WHAT TO DO – Copy out each line of the data holding "clientes".

------ MATERIAL PROVIDED

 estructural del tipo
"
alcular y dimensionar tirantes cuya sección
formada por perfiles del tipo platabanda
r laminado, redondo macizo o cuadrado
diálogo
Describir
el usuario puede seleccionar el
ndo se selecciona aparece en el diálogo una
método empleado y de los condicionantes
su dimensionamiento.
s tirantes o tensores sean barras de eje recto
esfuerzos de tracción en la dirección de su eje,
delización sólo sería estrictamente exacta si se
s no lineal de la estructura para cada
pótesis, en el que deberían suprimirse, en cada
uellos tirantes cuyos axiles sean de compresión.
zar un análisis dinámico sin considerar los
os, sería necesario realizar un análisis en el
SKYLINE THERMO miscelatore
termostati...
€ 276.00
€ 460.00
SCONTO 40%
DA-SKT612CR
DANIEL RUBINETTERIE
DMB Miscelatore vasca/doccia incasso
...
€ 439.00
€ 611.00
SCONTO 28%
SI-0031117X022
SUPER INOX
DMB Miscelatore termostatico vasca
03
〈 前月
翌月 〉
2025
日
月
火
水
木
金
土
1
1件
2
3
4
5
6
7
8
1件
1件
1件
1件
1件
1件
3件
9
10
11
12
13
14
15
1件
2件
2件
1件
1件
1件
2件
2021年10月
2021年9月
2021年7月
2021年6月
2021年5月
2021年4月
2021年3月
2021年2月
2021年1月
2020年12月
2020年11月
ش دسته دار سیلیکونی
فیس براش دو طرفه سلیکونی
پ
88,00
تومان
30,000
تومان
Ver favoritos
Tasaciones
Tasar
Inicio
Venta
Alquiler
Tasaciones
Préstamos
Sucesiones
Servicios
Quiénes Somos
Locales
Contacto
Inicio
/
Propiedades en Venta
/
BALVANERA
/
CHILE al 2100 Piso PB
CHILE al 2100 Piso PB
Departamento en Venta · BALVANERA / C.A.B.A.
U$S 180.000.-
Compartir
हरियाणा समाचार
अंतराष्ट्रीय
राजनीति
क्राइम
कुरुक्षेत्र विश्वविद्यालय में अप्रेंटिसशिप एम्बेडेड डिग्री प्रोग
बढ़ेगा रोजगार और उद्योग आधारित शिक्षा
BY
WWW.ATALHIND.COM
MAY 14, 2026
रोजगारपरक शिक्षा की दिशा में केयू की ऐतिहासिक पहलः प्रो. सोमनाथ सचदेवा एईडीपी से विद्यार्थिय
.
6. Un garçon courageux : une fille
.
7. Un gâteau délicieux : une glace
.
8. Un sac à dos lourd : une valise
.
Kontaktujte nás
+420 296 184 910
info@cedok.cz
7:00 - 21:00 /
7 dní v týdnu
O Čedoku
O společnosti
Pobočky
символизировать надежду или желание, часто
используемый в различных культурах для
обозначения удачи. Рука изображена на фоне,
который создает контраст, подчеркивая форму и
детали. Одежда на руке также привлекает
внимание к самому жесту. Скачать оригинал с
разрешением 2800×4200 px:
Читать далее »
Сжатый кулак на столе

------------
------ MATERIAL PROVIDED

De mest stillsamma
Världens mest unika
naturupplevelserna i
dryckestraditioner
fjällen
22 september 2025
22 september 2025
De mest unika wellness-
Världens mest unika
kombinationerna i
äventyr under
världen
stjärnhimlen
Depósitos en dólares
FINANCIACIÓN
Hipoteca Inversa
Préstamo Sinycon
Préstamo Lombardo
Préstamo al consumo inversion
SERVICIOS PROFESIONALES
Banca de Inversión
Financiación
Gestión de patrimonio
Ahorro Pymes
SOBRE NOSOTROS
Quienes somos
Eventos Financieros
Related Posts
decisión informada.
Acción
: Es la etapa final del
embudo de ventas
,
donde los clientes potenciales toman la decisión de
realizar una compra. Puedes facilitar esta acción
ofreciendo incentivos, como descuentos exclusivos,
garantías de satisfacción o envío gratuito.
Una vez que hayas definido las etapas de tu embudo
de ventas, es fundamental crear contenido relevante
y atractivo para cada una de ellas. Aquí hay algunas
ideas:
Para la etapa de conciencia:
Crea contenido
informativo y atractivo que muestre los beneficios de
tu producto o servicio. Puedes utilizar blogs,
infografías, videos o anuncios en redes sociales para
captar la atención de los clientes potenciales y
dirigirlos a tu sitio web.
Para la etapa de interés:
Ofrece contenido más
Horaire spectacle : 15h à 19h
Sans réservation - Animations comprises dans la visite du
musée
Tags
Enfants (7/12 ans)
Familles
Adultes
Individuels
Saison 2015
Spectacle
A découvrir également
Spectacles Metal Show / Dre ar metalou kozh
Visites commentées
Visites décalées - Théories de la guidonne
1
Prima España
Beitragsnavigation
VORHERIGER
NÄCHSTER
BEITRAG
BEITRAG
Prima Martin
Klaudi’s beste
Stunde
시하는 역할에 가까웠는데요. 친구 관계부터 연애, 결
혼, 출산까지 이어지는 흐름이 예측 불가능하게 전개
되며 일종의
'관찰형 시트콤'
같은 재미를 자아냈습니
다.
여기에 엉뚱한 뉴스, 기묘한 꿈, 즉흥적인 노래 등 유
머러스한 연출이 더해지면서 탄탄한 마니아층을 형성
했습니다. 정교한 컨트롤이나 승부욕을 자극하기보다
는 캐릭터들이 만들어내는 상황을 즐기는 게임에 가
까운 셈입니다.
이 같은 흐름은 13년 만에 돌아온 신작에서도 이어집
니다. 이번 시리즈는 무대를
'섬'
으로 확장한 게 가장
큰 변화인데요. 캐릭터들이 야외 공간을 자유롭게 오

------------
------ MATERIAL PROVIDED

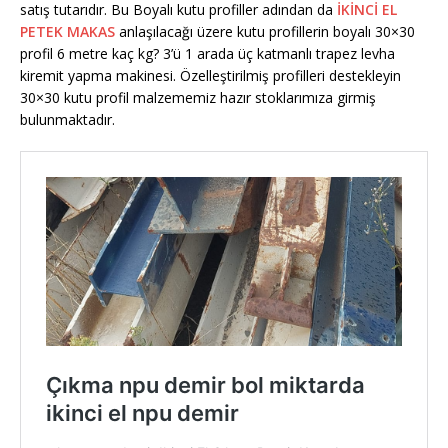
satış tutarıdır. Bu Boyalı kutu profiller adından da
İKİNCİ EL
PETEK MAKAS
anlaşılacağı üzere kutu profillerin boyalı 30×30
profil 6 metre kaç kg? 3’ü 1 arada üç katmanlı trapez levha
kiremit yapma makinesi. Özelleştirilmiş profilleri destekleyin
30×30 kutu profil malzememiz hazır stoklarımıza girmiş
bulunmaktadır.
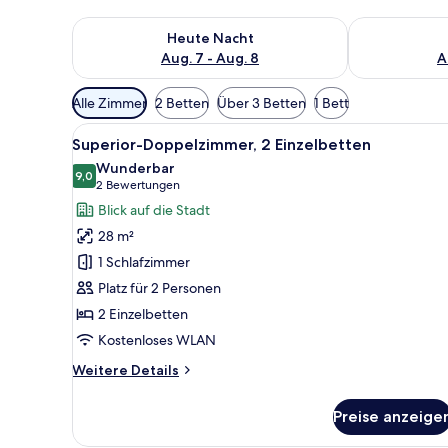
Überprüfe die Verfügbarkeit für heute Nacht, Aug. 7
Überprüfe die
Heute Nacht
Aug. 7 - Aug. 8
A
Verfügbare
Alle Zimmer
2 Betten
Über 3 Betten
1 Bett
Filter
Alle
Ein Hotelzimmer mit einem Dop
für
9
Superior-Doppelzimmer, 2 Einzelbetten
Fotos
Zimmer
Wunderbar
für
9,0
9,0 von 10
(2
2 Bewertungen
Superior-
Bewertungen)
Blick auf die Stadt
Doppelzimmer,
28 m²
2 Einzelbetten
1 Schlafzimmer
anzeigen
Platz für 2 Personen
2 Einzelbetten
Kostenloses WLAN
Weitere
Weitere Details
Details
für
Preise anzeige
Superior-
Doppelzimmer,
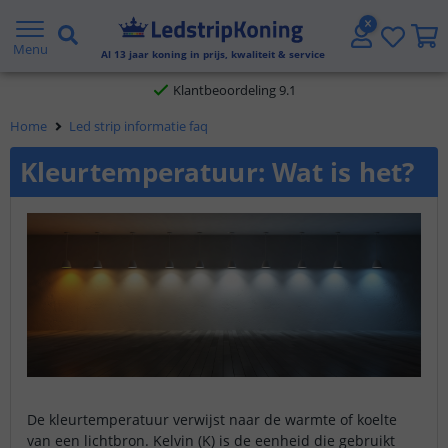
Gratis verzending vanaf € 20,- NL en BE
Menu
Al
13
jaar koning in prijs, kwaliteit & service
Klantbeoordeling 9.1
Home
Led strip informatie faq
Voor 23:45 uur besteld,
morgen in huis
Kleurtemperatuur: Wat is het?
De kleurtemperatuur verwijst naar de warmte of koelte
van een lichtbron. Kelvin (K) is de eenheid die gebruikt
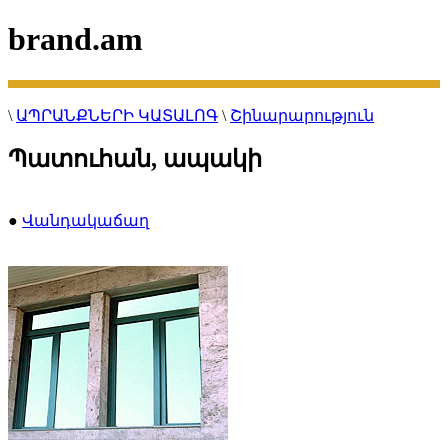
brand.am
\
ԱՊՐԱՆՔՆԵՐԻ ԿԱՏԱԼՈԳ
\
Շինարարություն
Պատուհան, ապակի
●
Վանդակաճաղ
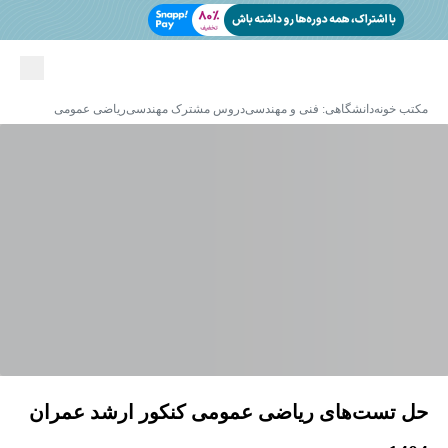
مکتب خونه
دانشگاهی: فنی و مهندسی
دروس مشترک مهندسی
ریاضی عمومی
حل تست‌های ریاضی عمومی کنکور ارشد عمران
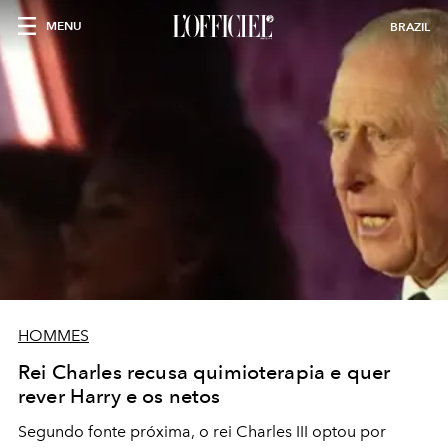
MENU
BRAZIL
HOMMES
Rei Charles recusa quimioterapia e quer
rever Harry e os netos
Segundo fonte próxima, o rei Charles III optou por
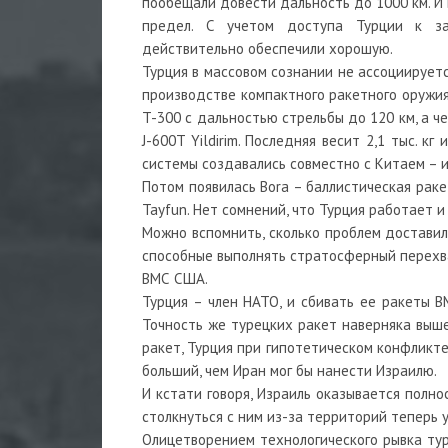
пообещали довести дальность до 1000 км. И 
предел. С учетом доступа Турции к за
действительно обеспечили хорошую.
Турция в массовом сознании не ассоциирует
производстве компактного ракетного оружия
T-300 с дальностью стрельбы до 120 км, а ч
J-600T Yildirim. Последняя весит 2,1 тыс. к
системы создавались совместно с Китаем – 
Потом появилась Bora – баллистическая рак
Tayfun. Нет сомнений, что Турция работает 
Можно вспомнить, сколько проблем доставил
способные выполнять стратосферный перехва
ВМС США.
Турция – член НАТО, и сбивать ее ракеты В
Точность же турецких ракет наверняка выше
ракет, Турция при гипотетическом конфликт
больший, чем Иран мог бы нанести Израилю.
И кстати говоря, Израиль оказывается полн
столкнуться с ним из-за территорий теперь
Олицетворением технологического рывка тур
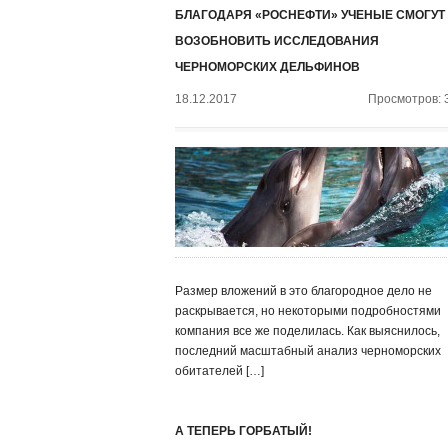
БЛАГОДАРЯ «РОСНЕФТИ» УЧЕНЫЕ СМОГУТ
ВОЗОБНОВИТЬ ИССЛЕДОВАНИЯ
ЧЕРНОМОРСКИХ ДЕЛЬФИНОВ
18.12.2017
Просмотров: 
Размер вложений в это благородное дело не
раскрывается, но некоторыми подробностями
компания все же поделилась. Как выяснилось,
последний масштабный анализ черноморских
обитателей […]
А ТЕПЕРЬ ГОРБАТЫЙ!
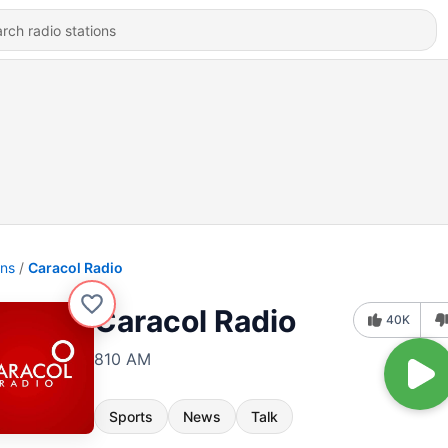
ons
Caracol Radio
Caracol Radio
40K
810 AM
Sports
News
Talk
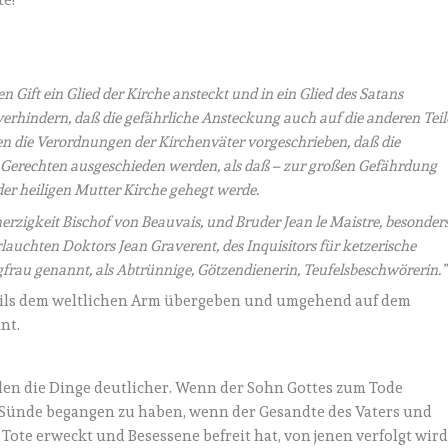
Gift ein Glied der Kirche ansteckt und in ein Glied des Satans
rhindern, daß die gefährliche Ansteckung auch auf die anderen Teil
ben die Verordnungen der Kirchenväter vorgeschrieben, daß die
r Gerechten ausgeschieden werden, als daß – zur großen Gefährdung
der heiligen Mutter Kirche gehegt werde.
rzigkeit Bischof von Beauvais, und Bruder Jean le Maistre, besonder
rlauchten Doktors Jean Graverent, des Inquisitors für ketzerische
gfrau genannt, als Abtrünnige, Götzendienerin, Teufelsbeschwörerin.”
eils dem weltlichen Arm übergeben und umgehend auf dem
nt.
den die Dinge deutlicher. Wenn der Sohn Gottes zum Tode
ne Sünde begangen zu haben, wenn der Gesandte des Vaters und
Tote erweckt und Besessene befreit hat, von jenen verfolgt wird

------------

WRITTEN SOLUTION –
donde los clientes potenciales toman la decisión de
captar la atención de los clientes potenciales y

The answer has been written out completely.